By: Makenzie Huber
WASHINGTON (South Dakota Searchlight) – Six of South Dakota’s 96 nursing homes are on the newest monthly federal list of the nation’s worst-rated care facilities.
Five of the facilities are eligible for a special program to improve quality of care through increased regulatory oversight, and one is already in the program.
The eligible South Dakota facilities as of the April report from the Centers for Medicare and Medicaid Services are Avantara Norton in Sioux Falls, Riverview Healthcare Center in Flandreau, Good Samaritan Society Sioux Falls Village, Lake Andes Senior Living and Wilmot Care Center.
One facility, Dells Nursing and Rehabilitation Center in Dell Rapids, has been in the Special Focus Facility program for nearly two years. Good Samaritan Society Sioux Falls Center — separate from the society’s similarly named Sioux Falls Village — graduated in July 2023, after spending 27 months in the program.
Nursing homes are identified by the state as special-focus facilities based on their last three standard health survey inspections. Special-focus facilities must meet more stringent criteria two times in a row to be eligible for graduation.
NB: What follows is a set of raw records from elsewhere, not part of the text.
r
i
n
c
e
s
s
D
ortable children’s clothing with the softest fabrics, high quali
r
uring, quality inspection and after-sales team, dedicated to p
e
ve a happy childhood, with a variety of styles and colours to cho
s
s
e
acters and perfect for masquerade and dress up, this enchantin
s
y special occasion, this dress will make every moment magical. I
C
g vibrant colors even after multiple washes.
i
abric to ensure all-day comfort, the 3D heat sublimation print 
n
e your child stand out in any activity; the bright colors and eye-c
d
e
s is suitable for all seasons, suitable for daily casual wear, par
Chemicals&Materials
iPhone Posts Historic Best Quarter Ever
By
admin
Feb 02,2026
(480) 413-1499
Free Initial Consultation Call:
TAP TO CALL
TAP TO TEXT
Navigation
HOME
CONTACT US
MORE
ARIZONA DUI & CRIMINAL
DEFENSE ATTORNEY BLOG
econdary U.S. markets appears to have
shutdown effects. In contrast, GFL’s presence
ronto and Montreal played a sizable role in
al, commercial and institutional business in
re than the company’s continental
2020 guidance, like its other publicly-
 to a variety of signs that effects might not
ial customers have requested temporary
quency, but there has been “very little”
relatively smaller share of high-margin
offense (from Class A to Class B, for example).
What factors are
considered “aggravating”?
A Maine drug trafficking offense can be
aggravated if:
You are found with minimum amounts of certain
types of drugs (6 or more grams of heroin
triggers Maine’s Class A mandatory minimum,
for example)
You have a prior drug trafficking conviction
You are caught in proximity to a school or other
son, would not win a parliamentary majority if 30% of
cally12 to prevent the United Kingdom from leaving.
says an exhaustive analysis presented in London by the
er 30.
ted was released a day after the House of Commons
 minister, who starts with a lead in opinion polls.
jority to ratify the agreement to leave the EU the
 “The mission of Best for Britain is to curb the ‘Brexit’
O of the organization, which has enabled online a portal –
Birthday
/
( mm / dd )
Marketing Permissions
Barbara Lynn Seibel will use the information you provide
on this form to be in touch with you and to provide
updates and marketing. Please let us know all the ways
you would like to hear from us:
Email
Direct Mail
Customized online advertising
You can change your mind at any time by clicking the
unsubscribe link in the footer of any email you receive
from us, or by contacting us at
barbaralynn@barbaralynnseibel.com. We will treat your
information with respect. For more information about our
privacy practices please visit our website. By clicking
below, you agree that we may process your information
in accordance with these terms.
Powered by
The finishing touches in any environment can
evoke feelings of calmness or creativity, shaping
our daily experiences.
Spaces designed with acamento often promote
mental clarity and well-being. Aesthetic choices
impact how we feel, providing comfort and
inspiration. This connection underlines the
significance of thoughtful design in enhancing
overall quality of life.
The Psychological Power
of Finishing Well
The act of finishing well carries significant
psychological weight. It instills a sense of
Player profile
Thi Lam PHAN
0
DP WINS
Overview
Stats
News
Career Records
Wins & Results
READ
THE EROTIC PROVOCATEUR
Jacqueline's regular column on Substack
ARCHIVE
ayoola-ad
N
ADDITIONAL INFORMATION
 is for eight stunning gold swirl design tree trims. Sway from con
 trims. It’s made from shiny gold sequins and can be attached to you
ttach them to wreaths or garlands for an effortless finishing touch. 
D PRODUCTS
Dells Nursing and Rehabilitation Center did not pass its most recent inspection in January, so it will restart the process toward graduation.
Because the number of special-focus facilities is capped, eligible facilities — even those that have earned CMS’ lowest ratings for quality — can’t be named a special-focus facility until other homes in the same state already in the program are terminated from Medicare and Medicaid or improve and “graduate” from the program.
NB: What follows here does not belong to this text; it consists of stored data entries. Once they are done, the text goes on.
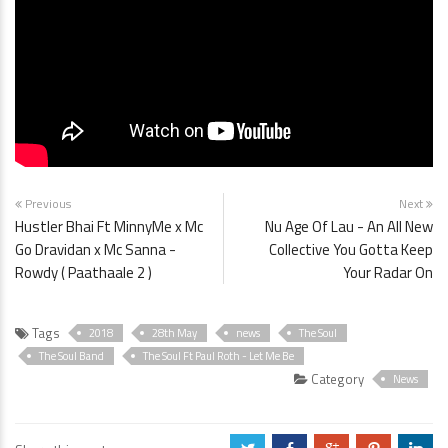
Previous
Next
Hustler Bhai Ft MinnyMe x Mc
Nu Age Of Lau - An All New
Go Dravidan x Mc Sanna -
Collective You Gotta Keep
Rowdy ( Paathaale 2 )
Your Radar On
Tags
2018
28th May
news
The Soul
The Soul Band
The Soul Ft Paul Roth - Let Me Be
Category
News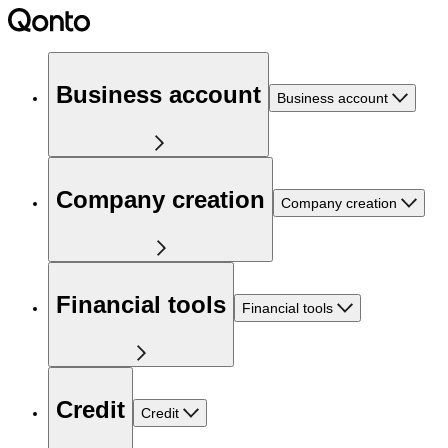
Business account
Business account
Company creation
Company creation
Financial tools
Financial tools
Credit
Credit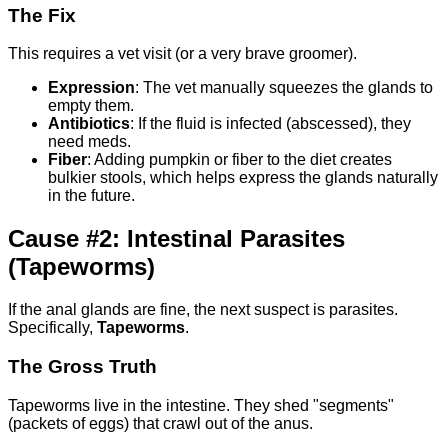
The Fix
This requires a vet visit (or a very brave groomer).
Expression
: The vet manually squeezes the glands to
empty them.
Antibiotics
: If the fluid is infected (abscessed), they
need meds.
Fiber
: Adding pumpkin or fiber to the diet creates
bulkier stools, which helps express the glands naturally
in the future.
Cause #2: Intestinal Parasites
(Tapeworms)
If the anal glands are fine, the next suspect is parasites.
Specifically,
Tapeworms
.
The Gross Truth
Tapeworms live in the intestine. They shed "segments"
(packets of eggs) that crawl out of the anus.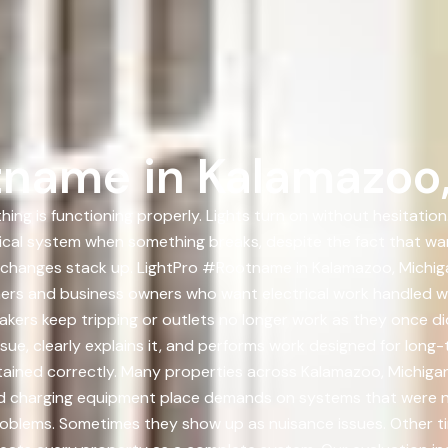
tname in Kalamazoo
ing is functioning properly. Lights turn on without hesitation
rical system when something breaks, despite the fact that wa
 changes stack up. LightPro #Rootname in Kalamazoo, Michiga
rs and business owners who want electrical work handled wit
kers keep tripping or outlets no longer work as they once di
ue, clearly explains it, and performs work designed for long-ter
tained correctly. Many properties across Kalamazoo, Michigan 
d charging equipment place demands on systems that were nev
roblems. Sometimes they show up as nuisance issues. Other ti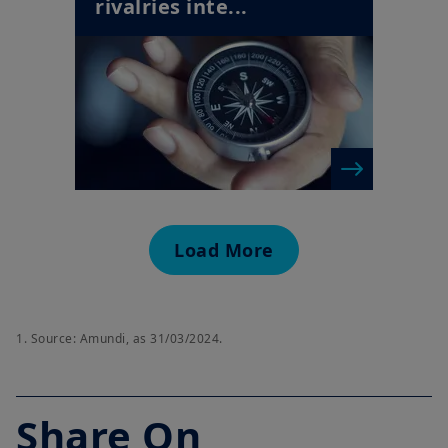
rivalries inte...
Load More
1. Source: Amundi, as 31/03/2024.
Share On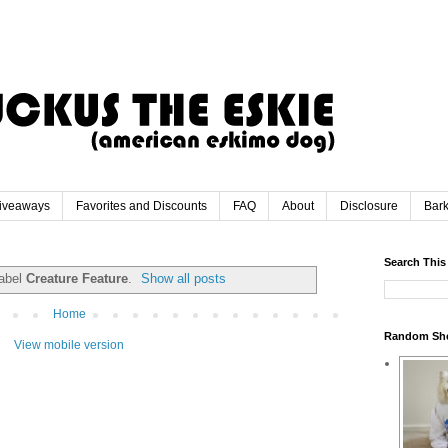
iveaways
Favorites and Discounts
FAQ
About
Disclosure
Bar
Search This
label
Creature Feature
.
Show all posts
Home
Random Sh
View mobile version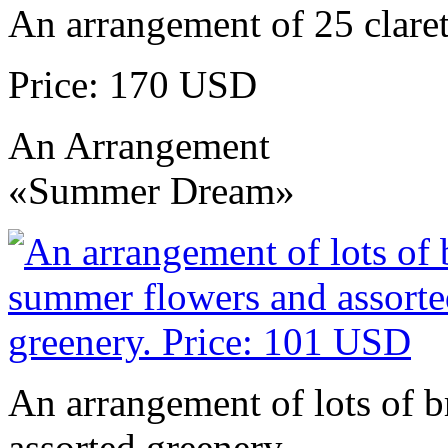
An arrangement of 25 claret
Price: 170 USD
An Arrangement
«Summer Dream»
An arrangement of lots of 
assorted greenery.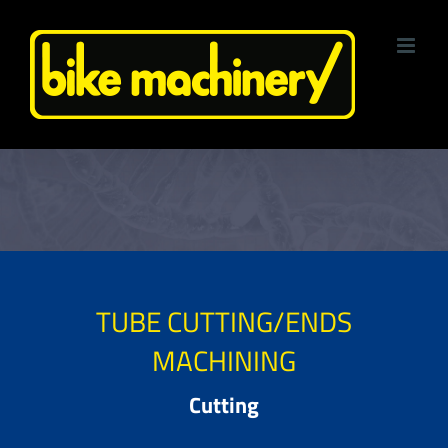
Skip
to
content
TUBE CUTTING/ENDS
MACHINING
Cutting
That’s a process that can take several years. As a result, there are homes in each state that are eligible for special-focus status due to ongoing quality-of-care problems, but can’t enroll in the program. It’s also why two of the five eligible South Dakota facilities have waited more than three years as candidates: Avantara Norton and Riverview Healthcare Center.
Typically, the homes that are deemed eligible for special-focus designation have about twice the average number of violations cited by inspectors; they have more serious problems than most other nursing homes, including harm or injury to residents; and they have an established pattern of serious problems that has persisted over a long period of time.